**Page-level text extractions:**
---
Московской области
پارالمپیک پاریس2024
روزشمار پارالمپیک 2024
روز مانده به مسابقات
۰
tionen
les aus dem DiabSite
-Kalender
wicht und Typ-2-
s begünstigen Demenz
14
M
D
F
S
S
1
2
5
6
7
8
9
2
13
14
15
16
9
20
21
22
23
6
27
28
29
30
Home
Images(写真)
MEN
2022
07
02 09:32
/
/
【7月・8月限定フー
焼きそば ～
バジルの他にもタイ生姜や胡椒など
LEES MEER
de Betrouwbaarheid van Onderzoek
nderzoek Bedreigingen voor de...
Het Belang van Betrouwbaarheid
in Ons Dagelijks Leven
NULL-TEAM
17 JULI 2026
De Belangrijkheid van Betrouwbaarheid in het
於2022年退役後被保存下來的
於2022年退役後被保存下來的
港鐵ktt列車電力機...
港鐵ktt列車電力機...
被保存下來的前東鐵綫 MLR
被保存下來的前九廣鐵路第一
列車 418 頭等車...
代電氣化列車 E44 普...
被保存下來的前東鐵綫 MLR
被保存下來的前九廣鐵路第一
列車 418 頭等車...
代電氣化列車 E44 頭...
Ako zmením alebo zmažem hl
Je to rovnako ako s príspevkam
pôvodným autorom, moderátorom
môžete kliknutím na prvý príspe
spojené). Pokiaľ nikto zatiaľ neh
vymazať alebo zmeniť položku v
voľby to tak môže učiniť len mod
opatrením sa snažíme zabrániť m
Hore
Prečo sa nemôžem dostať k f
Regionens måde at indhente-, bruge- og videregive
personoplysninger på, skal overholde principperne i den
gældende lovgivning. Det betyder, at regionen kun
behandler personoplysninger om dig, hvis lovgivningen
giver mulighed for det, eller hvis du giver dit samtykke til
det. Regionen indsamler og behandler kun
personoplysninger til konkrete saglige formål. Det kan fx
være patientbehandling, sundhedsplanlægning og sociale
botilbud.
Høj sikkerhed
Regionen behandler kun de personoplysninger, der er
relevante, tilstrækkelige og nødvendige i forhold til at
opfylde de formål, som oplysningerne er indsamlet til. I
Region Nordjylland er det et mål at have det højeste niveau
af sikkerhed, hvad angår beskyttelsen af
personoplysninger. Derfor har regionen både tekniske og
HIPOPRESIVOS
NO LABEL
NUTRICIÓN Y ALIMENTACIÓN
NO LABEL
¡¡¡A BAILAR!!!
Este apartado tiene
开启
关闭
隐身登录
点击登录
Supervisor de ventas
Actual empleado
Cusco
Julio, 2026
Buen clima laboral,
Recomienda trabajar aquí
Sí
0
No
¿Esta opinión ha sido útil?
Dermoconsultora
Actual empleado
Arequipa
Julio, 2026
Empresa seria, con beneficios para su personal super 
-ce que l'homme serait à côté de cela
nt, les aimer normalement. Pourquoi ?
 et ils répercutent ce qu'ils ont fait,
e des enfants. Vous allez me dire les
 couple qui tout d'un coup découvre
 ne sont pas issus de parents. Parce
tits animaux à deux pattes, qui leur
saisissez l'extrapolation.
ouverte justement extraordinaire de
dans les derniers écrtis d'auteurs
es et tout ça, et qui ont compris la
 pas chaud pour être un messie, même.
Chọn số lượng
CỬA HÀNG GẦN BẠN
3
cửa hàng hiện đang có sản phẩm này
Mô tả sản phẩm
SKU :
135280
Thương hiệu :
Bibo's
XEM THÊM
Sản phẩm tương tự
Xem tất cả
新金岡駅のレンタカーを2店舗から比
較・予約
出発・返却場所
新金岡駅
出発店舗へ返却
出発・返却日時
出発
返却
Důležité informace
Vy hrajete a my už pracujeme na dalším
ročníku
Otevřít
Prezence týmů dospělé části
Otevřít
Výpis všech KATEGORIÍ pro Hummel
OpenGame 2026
---
**TASK DESCRIPTION:**
State how many lines of the records above contain the word "personoplysninger", and give only that number.

**ANSWER BELOW:**
5